Exercise details:
Which of the lines in the data below contain the string "aranceles"? Copy each of them.
--- Source material Enclosed Below ---
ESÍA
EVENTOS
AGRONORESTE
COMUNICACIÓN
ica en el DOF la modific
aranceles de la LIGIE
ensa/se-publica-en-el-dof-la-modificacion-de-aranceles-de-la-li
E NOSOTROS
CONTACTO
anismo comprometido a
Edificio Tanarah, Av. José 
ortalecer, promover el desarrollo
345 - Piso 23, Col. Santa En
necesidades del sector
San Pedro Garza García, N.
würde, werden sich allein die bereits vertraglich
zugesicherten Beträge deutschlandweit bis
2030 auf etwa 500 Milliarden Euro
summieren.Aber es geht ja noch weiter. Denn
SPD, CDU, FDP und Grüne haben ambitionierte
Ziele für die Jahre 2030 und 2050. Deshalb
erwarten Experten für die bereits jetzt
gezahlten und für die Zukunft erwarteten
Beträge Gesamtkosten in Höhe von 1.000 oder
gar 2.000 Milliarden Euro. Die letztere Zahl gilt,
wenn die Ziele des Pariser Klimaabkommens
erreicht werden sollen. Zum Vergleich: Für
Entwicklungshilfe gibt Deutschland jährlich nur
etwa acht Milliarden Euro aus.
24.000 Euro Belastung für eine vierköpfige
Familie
--- End of Enclosed Source material ---
--- Source material Enclosed Below ---
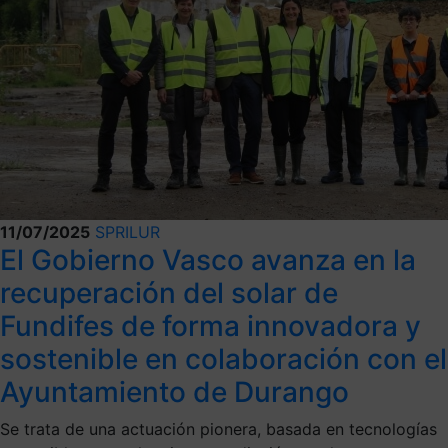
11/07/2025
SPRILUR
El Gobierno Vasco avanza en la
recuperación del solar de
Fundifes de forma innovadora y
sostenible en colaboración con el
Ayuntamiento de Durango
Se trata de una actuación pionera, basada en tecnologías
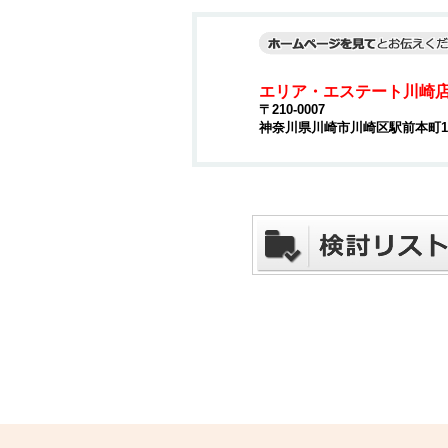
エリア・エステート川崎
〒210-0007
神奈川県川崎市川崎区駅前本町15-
--- End of Enclosed Source material ---
Task response:
aranceles de la LIGIE
ensa/se-publica-en-el-dof-la-modificacion-de-aranceles-de-la-li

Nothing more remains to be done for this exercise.